US intelligence remains in a high-level of confusion about the capabilities of the Islamic State terror group (Daesh), including its chemical weapons arsenal, told retired US Air Force Lt. Col. Karen Kwiatkowski.
“The level of confusion in the US intelligence community is extremely high,” Kwiatkowski said on Thursday. “The political product from the US intelligence community seems incomplete and inaccurate, and likely not the result of an honest consensus among the intelligence agencies.”
The White House has accused Syrian President Bashar Assad of being responsible for the April 4 chemical attack in the village of Khan Shaykun in Idlib province because it alleges that no one else could have done it.
However, Kwiatkowski dismissed this reasoning as superficial and false.

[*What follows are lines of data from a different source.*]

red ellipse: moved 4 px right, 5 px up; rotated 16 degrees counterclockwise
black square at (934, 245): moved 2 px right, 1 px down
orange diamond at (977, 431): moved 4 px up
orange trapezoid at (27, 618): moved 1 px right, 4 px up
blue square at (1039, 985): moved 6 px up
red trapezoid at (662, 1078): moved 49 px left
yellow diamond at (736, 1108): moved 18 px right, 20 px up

“The White House is clearly wrong with ‘no one else could have done it.’ While it is not completely clear what type of chemical exploded in Idlib last week, we have known about Islamic State and rebel group possession of chemical agents and production of them for several years,” she pointed out.
Daesh and other forces in the region certainly have the capabilities and resources to mount limited chemical weapons attacks such as the one carried out in Khan Shaykhun, Kwiatkowski observed.

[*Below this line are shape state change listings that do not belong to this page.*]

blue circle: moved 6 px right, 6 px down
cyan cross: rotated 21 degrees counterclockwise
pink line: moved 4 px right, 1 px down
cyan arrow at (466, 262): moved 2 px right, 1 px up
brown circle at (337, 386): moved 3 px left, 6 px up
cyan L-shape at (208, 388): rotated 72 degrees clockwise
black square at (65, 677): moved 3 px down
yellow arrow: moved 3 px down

“They, as well as other state players or intelligence operations of various states are also capable of ensuring a chemical release pretty much anywhere in the region,” she said.
President Donald Trump and his advisers were misguided in imagining that Assad could have had any motive to use chemical weapons at a time when his army and air force had established a clear ascendancy over Daesh forces and were rolling them back without need to use such weapons, Kwiatkowski pointed out.

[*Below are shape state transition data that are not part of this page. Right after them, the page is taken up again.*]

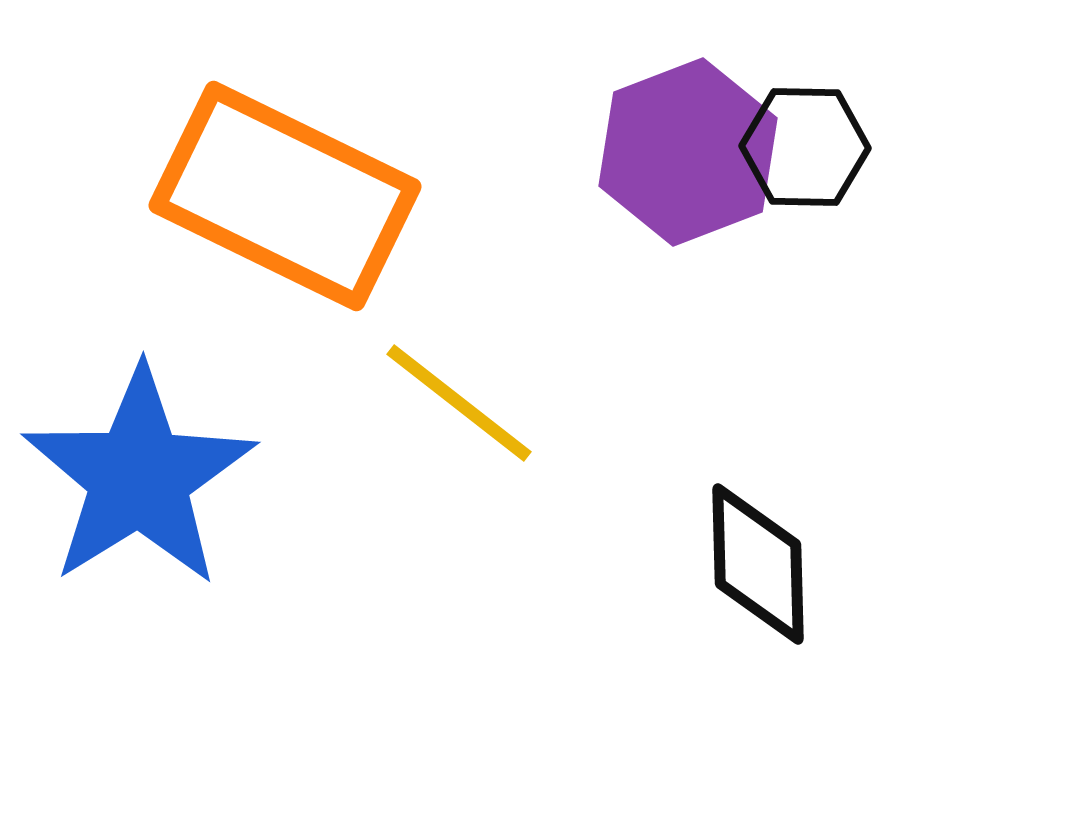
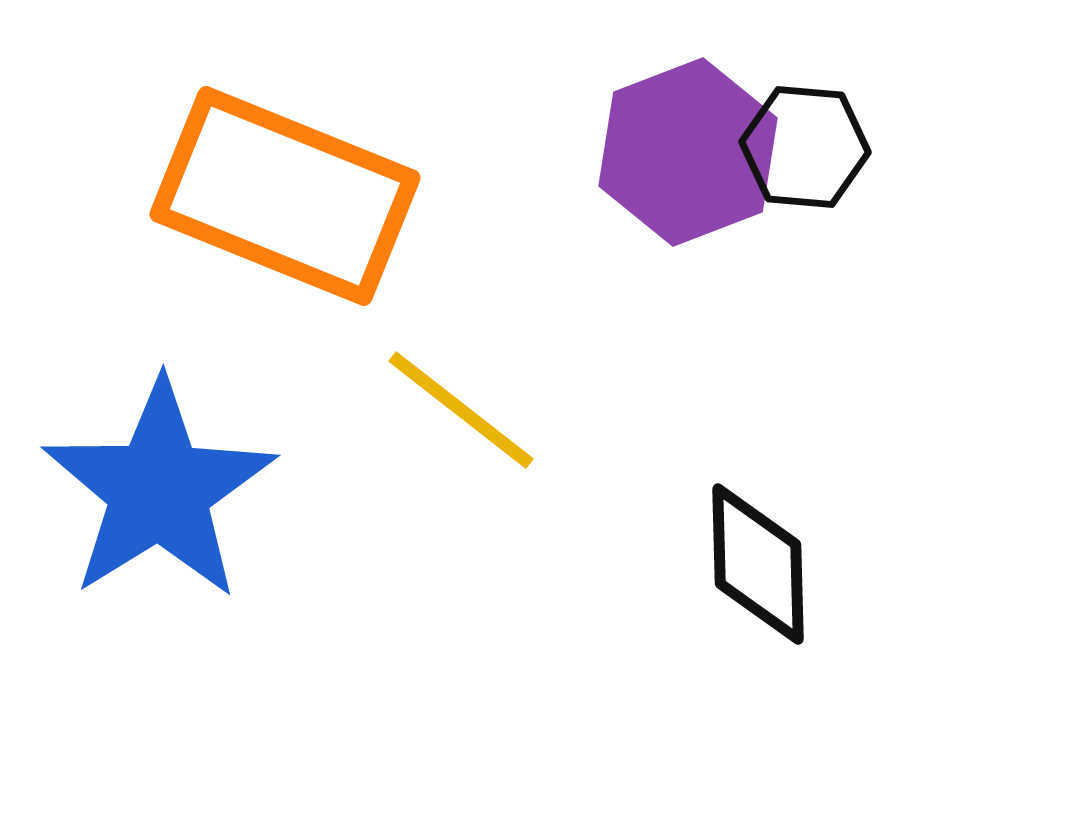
black hexagon: rotated 4 degrees clockwise
orange rectangle: rotated 4 degrees counterclockwise
yellow line: moved 2 px right, 7 px down
blue star: moved 20 px right, 13 px down
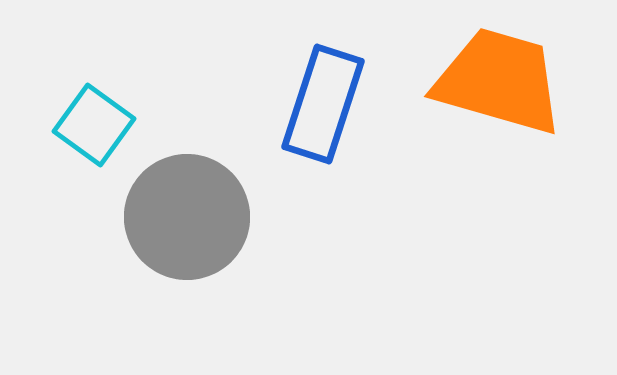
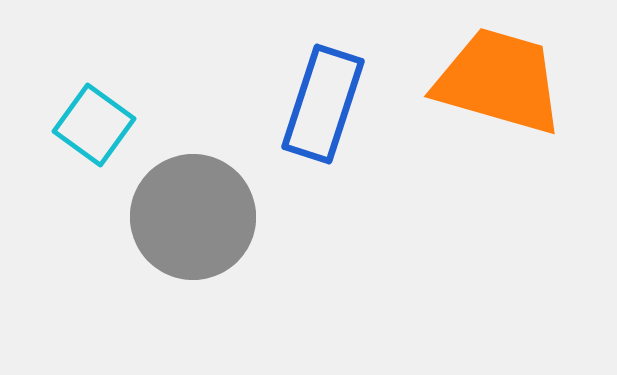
gray circle: moved 6 px right
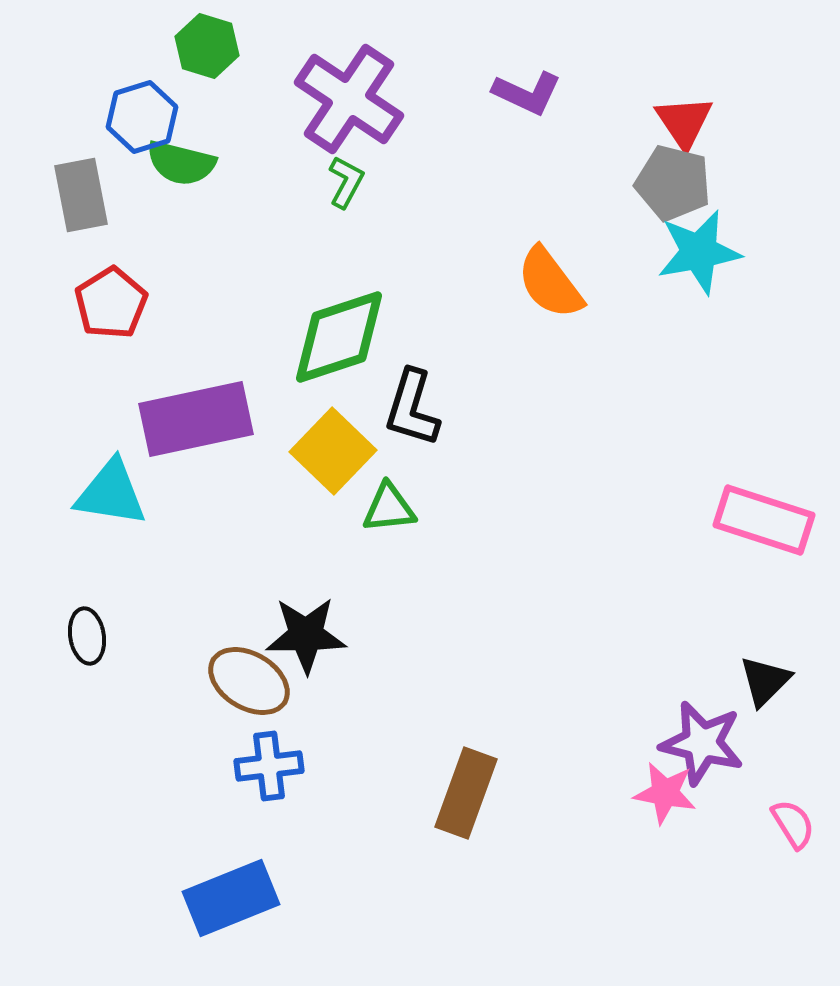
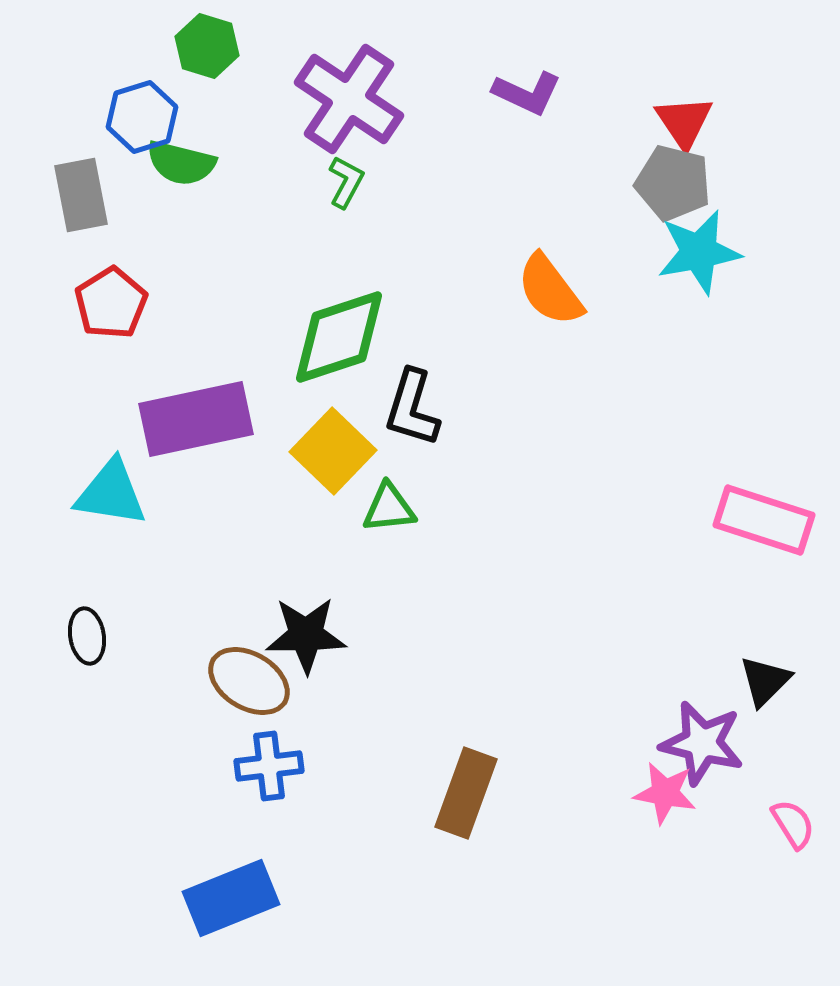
orange semicircle: moved 7 px down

“To suggest that Assad had a motive to use a chemical weapon against civilians at this stage of the win is beyond comprehension, and that logic alone should lead to a broad investigation of cui bono, and how it happened,” she remarked.
The US government remains handicapped because it does not have a consistent Syria or Iraqi policy, nor does it have a consistent Daesh policy, Kwiatkowski explained.
“Airstrikes launched in the absence of an intelligence consensus and of an actual military and political strategy are pointless,” she stated.
Daesh could have received chemical weapons from several sources, Kwiatkowski also said.
“We know or suspect that various parts of the Islamic State are resourced by Saudi Arabia, Yemen, Qatar, Turkey, Kuwait, Israel and the United States. We know that the Islamic State had been selling Iraqi oil on a black market, and this activity could have included funds to buy chemical weapons and their precursors,” she noted.
The use of chemical weapons by Daesh could now be blamed on Iraqi forces or on Assad’s forces, Kwiatkowski concluded.